* Task description
Give the lines again exactly as they appear, beginning at the one with "estudiantes de" and ending at the last line of the records.

#### Record set

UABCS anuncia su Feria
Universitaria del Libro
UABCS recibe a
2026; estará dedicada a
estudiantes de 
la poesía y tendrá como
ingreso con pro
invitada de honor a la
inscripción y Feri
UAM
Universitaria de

########

* Answer to this exercise
estudiantes de 
la poesía y tendrá como
ingreso con pro
invitada de honor a la
inscripción y Feri
UAM
Universitaria de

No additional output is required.